La besogne qui lui incombait était formidable. Il fallait fournir de leur personnel les administrations départementales, les tribunaux, les municipalités. Conformément à la constitution de l’an III, ce personnel était électif. Mais il était trop certain que les électeurs n’eussent choisi que des opposants, et le Directoire avait prudemment confié à Bouteville le soin de désigner, sous son approbation, les hommes chargés d’initier les Belges au fonctionnement des nouvelles institutions.

Que d’obstacles à surmonter pour mener à bien cette tâche au milieu d’une population soupçonneuse et hostile ! À qui se fier pour trouver des hommes sûrs ? Comment faire entrer au service de la République des gens qui, soit par scrupules de conscience, soit par crainte de se compromettre, se refusaient à

  1. Voy.

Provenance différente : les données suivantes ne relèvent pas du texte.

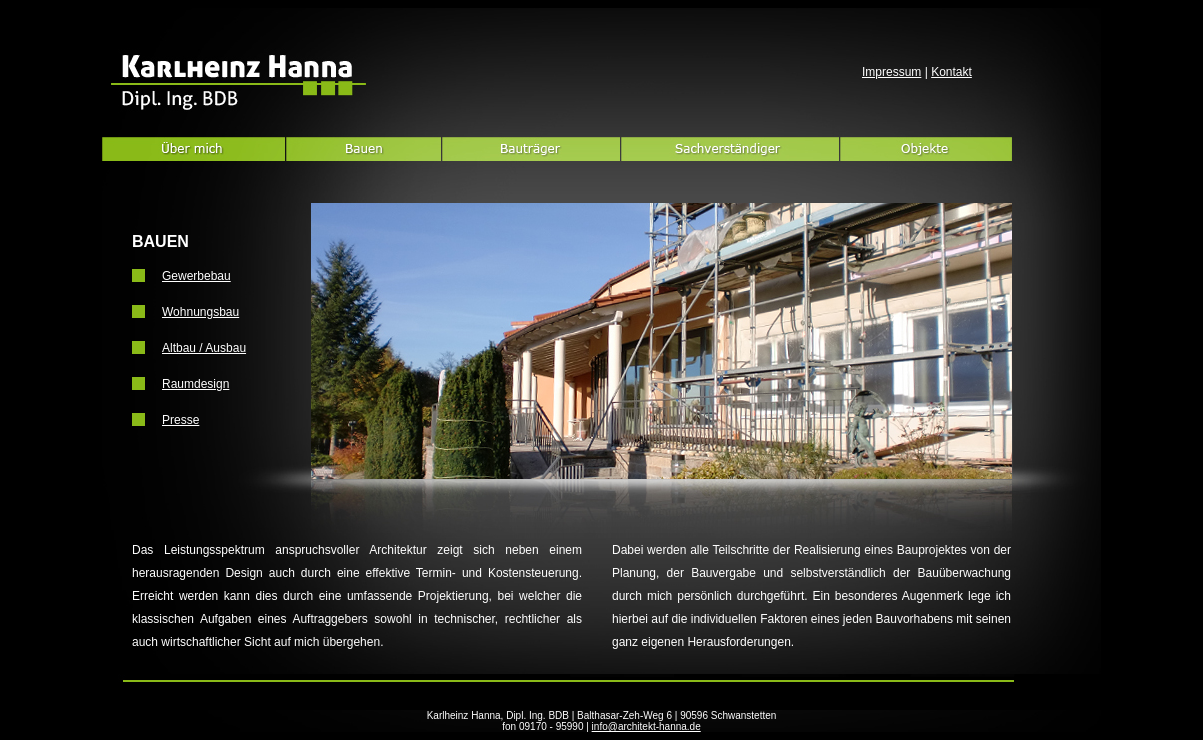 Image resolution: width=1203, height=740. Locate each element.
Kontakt (951, 72)
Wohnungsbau (200, 312)
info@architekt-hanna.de (646, 726)
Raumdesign (195, 384)
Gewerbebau (196, 276)
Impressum (891, 72)
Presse (180, 420)
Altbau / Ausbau (204, 348) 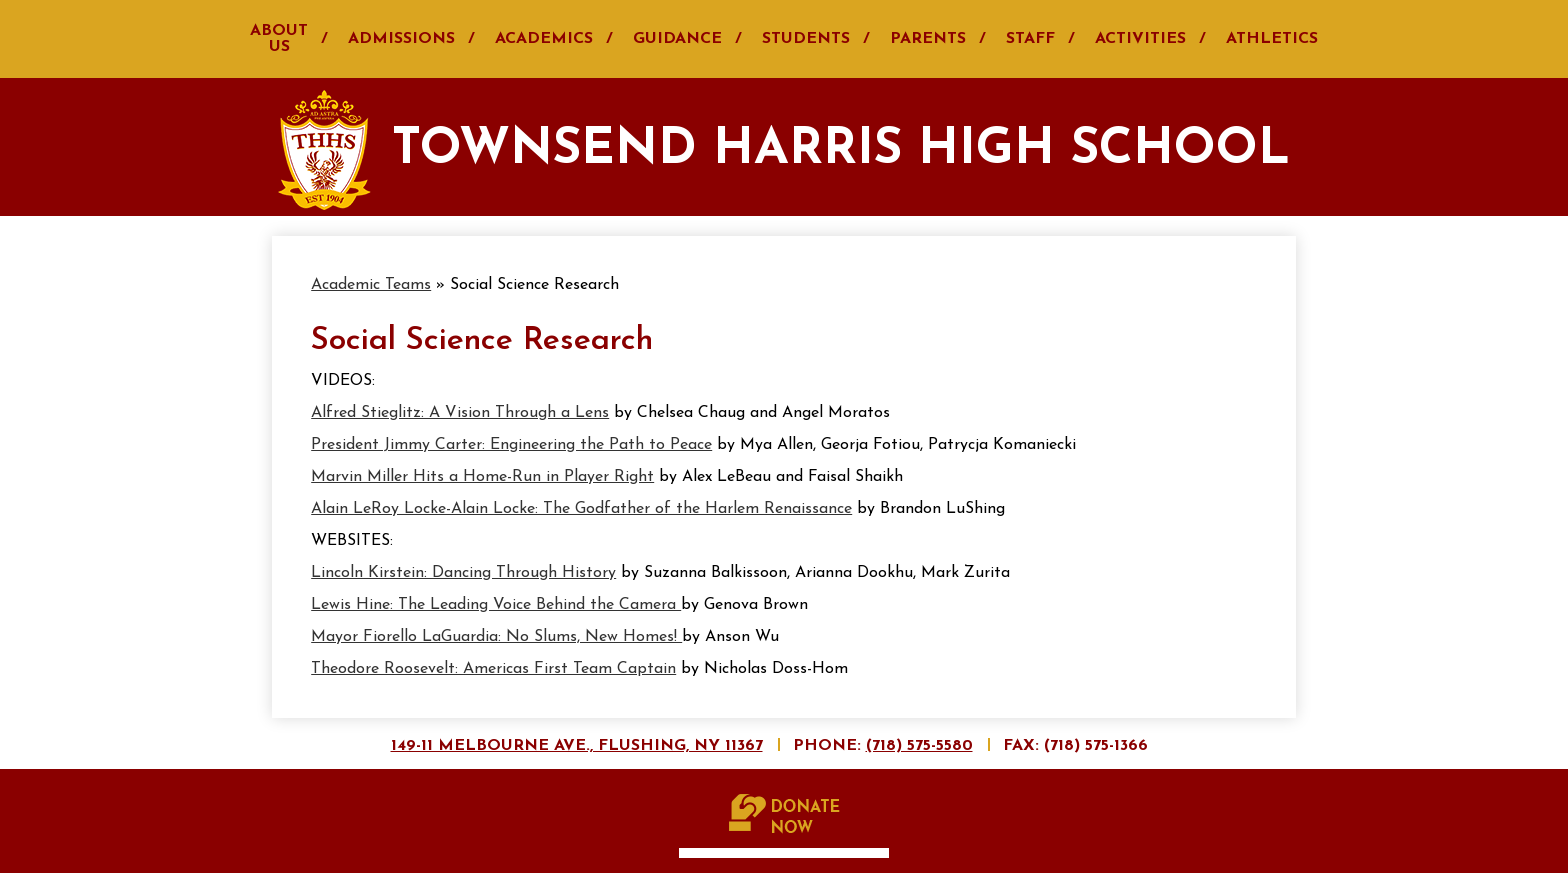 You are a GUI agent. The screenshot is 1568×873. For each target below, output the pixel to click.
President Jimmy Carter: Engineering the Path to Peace (511, 445)
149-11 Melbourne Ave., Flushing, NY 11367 (577, 746)
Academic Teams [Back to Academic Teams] (371, 285)
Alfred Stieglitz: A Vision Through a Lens (460, 413)
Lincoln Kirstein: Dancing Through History (463, 573)
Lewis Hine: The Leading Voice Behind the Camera (496, 605)
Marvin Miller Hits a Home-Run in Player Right (482, 477)
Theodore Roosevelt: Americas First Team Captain (493, 669)
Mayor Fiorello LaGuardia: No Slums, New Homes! (496, 637)
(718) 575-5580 (919, 746)
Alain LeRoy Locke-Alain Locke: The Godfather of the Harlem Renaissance (581, 509) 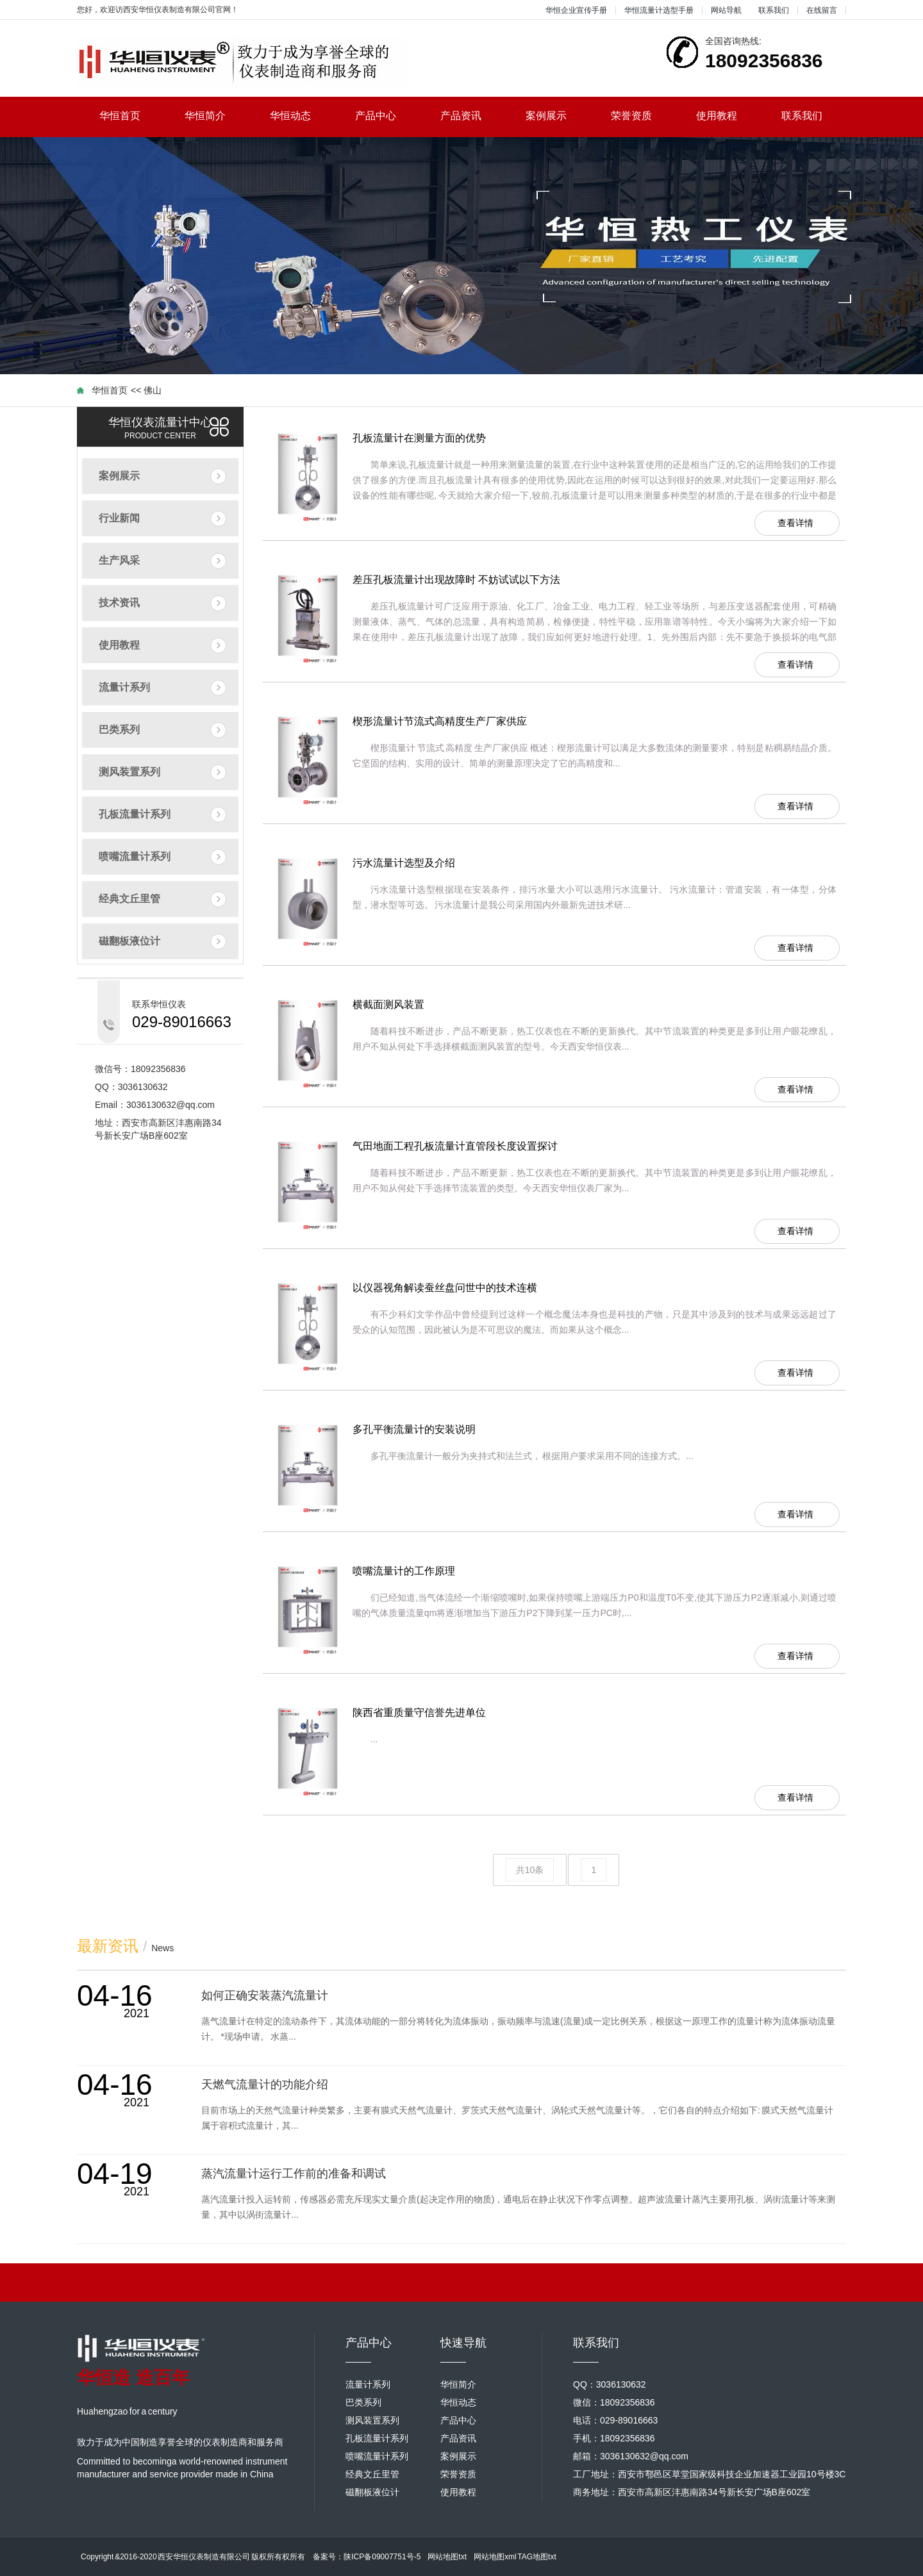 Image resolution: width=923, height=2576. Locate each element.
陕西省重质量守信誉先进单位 (419, 1712)
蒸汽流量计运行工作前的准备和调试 (293, 2173)
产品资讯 (472, 115)
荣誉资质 (642, 115)
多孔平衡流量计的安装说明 (414, 1429)
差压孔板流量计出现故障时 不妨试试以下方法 (456, 579)
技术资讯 (119, 602)
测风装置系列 (129, 771)
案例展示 (557, 115)
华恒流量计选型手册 (659, 10)
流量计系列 (124, 687)
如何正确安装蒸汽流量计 (264, 1995)
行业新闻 (119, 518)
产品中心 (387, 115)
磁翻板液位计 (129, 941)
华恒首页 (131, 115)
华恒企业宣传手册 (576, 10)
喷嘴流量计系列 (134, 856)
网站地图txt (447, 2556)
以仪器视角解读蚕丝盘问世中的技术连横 (445, 1287)
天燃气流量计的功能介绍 (264, 2084)
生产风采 (119, 560)
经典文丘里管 (129, 898)
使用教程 (728, 115)
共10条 (530, 1870)
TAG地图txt (536, 2556)
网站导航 (726, 10)
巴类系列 (119, 729)
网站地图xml (495, 2556)
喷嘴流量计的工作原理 (404, 1570)
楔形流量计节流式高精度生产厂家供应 (440, 721)
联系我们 (773, 10)
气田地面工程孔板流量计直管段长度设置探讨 (455, 1146)
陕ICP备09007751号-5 (382, 2556)
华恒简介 (216, 115)
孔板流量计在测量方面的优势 (419, 438)
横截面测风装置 (388, 1004)
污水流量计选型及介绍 (404, 862)
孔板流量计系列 (134, 814)
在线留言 (821, 10)
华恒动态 (301, 115)
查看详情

Bulletin de la Commission royale d’Histoire, loc. cit., p. 71.
  2. Il faut se garder, dit-il, de « piquer le ballon rempli de gaz fanatique et en exciter indiscrètement l’explosion ». Ibid.
  3. Voy. son rapport au gouvernement intitulé : Compte de la mission du citoyen Bouteville, commissaire du gouvernement dans les neuf départements réunis (Bruxelles, an V).